> Extracted records:
Segment Open

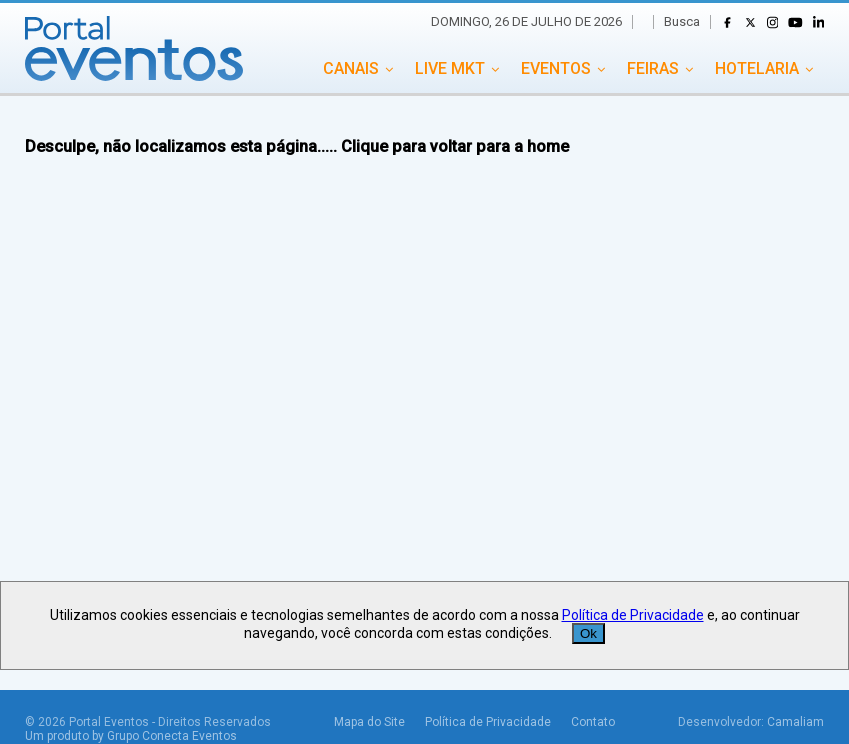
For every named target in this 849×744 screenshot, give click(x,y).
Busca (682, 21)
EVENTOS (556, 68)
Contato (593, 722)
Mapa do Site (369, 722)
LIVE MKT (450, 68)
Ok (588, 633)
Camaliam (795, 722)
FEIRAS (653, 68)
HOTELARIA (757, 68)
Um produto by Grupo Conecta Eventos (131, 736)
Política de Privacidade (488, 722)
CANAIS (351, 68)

Segment Closed
Segment Open

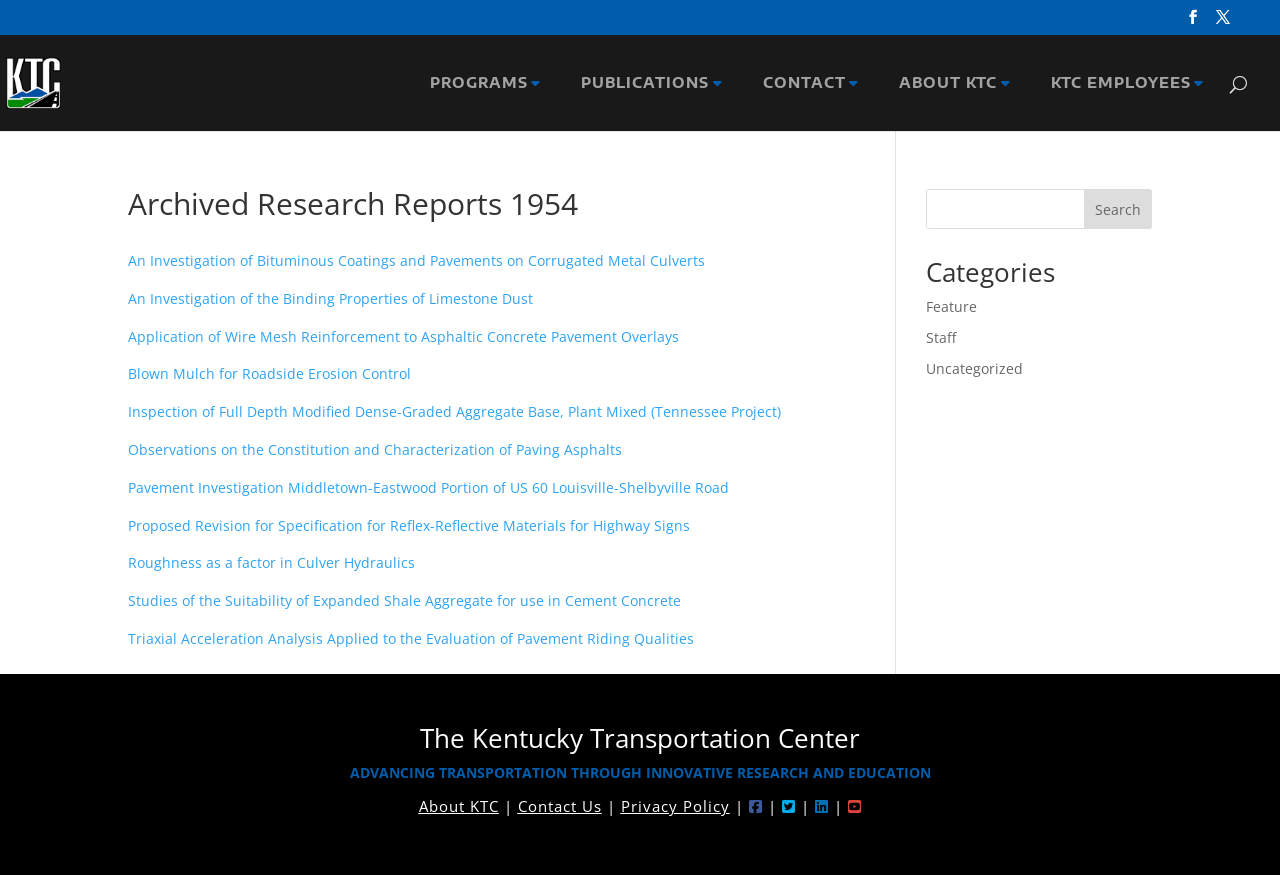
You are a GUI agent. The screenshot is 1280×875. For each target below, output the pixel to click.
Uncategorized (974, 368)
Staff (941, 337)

Segment Closed

> Aim of the exercise:
Your answer must consist solely of the lines above between the line holding "For every named" and the line holding "CANAIS (351, 68)", inclusive, copied exactly.

> Response to this exercise:
For every named target in this 849×744 screenshot, give click(x,y).
Busca (682, 21)
EVENTOS (556, 68)
Contato (593, 722)
Mapa do Site (369, 722)
LIVE MKT (450, 68)
Ok (588, 633)
Camaliam (795, 722)
FEIRAS (653, 68)
HOTELARIA (757, 68)
Um produto by Grupo Conecta Eventos (131, 736)
Política de Privacidade (488, 722)
CANAIS (351, 68)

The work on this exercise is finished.